Records from a collection:
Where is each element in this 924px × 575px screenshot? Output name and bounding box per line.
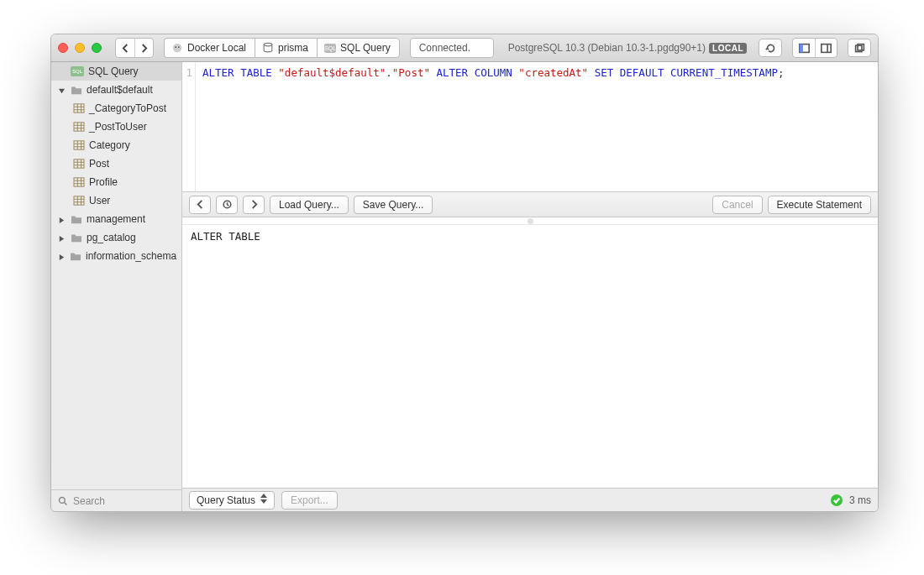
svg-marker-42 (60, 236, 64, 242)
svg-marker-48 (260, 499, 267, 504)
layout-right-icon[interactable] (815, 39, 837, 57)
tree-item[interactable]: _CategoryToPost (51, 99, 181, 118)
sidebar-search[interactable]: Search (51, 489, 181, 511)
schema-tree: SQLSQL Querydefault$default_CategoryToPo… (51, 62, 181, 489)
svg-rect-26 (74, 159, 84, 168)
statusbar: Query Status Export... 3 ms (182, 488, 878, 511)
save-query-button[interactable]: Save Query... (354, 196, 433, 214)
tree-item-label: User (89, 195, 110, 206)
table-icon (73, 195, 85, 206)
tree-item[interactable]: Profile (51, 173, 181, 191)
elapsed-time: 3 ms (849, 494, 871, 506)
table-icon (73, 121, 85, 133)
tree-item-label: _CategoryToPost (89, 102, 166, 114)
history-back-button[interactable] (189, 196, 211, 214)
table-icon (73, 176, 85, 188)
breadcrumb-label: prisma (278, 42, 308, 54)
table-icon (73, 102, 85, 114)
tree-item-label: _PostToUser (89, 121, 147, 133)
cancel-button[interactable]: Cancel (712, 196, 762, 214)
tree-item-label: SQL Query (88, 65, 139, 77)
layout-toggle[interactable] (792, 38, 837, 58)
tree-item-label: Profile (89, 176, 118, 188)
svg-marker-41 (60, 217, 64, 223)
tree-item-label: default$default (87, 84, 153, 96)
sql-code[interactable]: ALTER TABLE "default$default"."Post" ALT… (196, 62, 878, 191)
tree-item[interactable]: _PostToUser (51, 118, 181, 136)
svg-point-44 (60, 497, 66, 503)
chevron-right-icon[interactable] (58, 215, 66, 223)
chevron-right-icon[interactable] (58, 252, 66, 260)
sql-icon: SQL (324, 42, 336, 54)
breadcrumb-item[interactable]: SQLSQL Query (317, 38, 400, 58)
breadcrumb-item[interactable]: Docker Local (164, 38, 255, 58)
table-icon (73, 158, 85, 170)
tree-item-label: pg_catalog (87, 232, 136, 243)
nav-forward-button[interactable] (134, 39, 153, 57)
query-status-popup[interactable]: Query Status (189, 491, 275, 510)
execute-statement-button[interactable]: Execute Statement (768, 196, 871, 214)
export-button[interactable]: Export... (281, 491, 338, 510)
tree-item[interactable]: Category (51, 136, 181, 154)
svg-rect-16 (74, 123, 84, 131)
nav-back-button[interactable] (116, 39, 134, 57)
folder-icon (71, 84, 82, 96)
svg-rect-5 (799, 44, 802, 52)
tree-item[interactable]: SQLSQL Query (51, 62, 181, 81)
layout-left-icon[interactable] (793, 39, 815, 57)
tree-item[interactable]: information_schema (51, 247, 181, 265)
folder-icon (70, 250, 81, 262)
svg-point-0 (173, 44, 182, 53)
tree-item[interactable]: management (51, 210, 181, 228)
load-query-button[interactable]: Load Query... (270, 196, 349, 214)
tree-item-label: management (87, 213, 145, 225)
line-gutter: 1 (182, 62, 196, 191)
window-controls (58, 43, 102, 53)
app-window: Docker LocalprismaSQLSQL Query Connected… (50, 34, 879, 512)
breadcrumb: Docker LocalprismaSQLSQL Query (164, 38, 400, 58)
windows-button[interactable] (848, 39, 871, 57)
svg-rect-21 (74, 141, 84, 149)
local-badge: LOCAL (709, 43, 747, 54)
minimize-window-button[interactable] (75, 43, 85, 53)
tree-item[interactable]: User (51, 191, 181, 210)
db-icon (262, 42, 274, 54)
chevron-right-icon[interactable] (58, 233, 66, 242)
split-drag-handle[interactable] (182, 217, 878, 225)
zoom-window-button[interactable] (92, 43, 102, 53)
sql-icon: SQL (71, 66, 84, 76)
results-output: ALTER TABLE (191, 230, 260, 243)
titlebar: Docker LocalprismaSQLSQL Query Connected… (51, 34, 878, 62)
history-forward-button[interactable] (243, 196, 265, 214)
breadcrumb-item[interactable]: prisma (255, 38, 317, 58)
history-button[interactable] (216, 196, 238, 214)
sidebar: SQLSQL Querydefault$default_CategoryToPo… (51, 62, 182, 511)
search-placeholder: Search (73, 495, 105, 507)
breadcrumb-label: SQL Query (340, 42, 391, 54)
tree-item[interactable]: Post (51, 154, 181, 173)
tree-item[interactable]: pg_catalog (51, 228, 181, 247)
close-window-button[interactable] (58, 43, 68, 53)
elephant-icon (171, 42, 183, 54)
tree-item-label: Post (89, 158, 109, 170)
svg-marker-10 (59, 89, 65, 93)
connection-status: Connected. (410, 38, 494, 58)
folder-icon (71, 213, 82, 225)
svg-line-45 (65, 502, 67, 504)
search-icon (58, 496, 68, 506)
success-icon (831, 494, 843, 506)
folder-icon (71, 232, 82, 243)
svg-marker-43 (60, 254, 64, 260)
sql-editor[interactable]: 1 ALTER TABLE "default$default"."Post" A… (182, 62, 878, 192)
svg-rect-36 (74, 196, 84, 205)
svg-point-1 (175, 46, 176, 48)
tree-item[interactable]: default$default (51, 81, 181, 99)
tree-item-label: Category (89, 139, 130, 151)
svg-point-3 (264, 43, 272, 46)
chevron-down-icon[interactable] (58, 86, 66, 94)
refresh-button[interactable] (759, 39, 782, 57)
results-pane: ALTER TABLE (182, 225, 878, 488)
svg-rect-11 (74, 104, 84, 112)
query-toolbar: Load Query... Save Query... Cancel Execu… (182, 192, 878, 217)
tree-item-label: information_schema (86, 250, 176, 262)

▶ **EXERCISE DIRECTIONS**: Please show every line above that includes the word "management".

▶ **EXERCISE RESPONSE**:
tree-item[interactable]: management (51, 210, 181, 228)
tree-item-label: management (87, 213, 145, 225)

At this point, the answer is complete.